[[ Listed records open ]]
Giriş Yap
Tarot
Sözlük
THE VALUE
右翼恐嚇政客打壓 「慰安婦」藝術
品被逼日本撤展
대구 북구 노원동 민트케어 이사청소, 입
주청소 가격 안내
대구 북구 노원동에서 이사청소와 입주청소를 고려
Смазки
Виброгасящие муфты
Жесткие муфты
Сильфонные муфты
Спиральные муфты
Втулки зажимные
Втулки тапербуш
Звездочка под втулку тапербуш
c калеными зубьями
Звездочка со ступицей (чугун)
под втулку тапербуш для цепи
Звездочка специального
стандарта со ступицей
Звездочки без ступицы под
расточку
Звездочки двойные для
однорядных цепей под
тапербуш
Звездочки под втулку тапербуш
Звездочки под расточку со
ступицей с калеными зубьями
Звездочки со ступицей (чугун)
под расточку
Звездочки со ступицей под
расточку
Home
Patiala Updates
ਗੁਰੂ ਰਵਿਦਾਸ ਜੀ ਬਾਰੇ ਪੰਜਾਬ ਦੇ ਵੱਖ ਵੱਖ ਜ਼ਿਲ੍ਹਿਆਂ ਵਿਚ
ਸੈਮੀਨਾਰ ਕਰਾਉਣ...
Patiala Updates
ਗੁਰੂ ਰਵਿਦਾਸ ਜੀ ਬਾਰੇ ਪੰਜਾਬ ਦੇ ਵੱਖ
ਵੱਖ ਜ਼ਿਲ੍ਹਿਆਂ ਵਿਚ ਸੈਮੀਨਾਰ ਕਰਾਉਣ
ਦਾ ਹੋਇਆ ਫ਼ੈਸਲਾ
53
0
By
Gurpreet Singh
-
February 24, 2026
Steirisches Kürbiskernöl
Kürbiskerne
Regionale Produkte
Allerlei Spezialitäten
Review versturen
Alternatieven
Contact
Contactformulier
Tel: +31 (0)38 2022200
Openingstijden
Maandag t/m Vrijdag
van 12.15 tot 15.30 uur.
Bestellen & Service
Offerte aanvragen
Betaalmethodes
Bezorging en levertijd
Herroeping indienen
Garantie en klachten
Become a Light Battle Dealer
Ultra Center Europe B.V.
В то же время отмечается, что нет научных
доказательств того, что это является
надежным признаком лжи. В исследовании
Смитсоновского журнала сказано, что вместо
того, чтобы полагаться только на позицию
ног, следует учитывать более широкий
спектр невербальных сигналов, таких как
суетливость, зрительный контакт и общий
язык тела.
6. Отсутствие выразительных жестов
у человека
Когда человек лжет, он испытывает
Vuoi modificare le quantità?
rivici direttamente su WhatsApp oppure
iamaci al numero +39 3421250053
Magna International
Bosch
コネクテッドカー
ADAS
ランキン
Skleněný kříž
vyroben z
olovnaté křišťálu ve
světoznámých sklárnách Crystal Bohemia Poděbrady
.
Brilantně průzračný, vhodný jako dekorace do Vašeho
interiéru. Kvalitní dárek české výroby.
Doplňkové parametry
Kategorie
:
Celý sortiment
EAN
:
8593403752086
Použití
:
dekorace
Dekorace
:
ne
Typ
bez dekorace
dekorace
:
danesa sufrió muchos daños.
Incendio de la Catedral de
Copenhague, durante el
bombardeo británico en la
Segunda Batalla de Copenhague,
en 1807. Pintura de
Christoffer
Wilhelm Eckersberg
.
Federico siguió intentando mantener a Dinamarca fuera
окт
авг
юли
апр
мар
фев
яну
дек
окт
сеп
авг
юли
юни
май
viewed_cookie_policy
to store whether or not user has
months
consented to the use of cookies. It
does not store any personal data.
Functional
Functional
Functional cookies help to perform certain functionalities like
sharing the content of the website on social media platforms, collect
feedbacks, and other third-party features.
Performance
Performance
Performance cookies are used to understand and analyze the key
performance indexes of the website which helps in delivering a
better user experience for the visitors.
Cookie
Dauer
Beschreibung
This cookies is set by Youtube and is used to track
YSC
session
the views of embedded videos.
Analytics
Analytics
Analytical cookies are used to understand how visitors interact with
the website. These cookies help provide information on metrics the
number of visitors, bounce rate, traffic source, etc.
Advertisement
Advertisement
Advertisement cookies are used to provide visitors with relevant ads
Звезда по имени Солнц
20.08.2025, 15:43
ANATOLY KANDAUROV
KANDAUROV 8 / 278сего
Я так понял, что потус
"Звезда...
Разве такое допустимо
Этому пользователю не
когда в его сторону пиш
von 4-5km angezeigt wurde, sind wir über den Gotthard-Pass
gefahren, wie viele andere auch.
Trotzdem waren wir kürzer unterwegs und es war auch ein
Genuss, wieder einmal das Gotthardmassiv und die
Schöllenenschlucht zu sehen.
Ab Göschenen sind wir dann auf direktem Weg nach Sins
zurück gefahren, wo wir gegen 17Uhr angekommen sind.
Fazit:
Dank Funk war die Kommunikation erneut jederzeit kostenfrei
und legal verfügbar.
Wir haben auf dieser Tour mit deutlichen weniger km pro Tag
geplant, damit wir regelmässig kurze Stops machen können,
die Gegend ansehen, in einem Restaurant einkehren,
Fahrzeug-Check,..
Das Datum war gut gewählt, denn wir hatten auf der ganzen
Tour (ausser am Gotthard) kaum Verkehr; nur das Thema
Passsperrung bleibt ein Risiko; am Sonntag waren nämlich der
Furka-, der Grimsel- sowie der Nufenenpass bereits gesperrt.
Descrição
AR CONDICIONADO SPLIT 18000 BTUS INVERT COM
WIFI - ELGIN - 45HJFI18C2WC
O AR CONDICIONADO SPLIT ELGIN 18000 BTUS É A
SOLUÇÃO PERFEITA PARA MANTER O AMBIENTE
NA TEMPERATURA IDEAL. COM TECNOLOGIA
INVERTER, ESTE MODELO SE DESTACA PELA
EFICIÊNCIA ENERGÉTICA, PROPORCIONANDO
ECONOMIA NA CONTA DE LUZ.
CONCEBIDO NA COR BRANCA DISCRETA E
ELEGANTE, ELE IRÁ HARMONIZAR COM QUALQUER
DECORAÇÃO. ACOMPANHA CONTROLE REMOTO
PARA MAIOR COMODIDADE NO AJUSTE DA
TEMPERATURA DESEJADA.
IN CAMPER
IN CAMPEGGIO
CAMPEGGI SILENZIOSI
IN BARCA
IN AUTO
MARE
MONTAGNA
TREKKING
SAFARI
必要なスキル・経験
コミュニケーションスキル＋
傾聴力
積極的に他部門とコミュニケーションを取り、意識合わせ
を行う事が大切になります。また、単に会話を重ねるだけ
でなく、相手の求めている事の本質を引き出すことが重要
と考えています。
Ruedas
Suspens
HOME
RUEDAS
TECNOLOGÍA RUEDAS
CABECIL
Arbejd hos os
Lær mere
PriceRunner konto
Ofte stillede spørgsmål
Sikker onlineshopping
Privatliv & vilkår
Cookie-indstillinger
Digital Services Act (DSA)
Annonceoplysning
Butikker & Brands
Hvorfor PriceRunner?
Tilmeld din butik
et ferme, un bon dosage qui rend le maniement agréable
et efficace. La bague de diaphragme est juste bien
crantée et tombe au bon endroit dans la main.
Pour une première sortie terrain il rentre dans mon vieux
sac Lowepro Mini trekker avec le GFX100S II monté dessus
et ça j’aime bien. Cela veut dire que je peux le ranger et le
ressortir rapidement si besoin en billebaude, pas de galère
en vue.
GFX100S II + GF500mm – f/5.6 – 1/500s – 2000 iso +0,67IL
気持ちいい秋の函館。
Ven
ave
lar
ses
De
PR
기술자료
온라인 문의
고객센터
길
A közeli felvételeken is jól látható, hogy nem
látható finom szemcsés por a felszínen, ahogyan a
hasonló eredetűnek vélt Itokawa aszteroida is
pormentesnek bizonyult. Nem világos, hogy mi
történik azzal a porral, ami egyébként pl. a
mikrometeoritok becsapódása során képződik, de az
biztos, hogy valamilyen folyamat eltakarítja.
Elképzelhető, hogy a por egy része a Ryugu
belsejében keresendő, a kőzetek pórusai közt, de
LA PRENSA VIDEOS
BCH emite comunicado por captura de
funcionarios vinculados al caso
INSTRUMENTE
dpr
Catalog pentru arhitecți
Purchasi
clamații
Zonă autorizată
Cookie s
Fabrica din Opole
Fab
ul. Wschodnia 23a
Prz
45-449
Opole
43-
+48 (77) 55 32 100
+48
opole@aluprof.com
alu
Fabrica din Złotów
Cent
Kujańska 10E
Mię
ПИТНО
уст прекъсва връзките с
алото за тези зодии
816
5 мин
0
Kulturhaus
[[ Listed records closed ]]
**Exercise**. Of the entries listed above, reproduce only the lines starting at the line containing "SOLUÇÃO PERFEITA PARA MANTER O AMBIENTE" and ending at the line containing "Elképzelhető, hogy a por egy része a Ryugu". Include both, exactly as they stand.

**Result of this task**.
SOLUÇÃO PERFEITA PARA MANTER O AMBIENTE
NA TEMPERATURA IDEAL. COM TECNOLOGIA
INVERTER, ESTE MODELO SE DESTACA PELA
EFICIÊNCIA ENERGÉTICA, PROPORCIONANDO
ECONOMIA NA CONTA DE LUZ.
CONCEBIDO NA COR BRANCA DISCRETA E
ELEGANTE, ELE IRÁ HARMONIZAR COM QUALQUER
DECORAÇÃO. ACOMPANHA CONTROLE REMOTO
PARA MAIOR COMODIDADE NO AJUSTE DA
TEMPERATURA DESEJADA.
IN CAMPER
IN CAMPEGGIO
CAMPEGGI SILENZIOSI
IN BARCA
IN AUTO
MARE
MONTAGNA
TREKKING
SAFARI
必要なスキル・経験
コミュニケーションスキル＋
傾聴力
積極的に他部門とコミュニケーションを取り、意識合わせ
を行う事が大切になります。また、単に会話を重ねるだけ
でなく、相手の求めている事の本質を引き出すことが重要
と考えています。
Ruedas
Suspens
HOME
RUEDAS
TECNOLOGÍA RUEDAS
CABECIL
Arbejd hos os
Lær mere
PriceRunner konto
Ofte stillede spørgsmål
Sikker onlineshopping
Privatliv & vilkår
Cookie-indstillinger
Digital Services Act (DSA)
Annonceoplysning
Butikker & Brands
Hvorfor PriceRunner?
Tilmeld din butik
et ferme, un bon dosage qui rend le maniement agréable
et efficace. La bague de diaphragme est juste bien
crantée et tombe au bon endroit dans la main.
Pour une première sortie terrain il rentre dans mon vieux
sac Lowepro Mini trekker avec le GFX100S II monté dessus
et ça j’aime bien. Cela veut dire que je peux le ranger et le
ressortir rapidement si besoin en billebaude, pas de galère
en vue.
GFX100S II + GF500mm – f/5.6 – 1/500s – 2000 iso +0,67IL
気持ちいい秋の函館。
Ven
ave
lar
ses
De
PR
기술자료
온라인 문의
고객센터
길
A közeli felvételeken is jól látható, hogy nem
látható finom szemcsés por a felszínen, ahogyan a
hasonló eredetűnek vélt Itokawa aszteroida is
pormentesnek bizonyult. Nem világos, hogy mi
történik azzal a porral, ami egyébként pl. a
mikrometeoritok becsapódása során képződik, de az
biztos, hogy valamilyen folyamat eltakarítja.
Elképzelhető, hogy a por egy része a Ryugu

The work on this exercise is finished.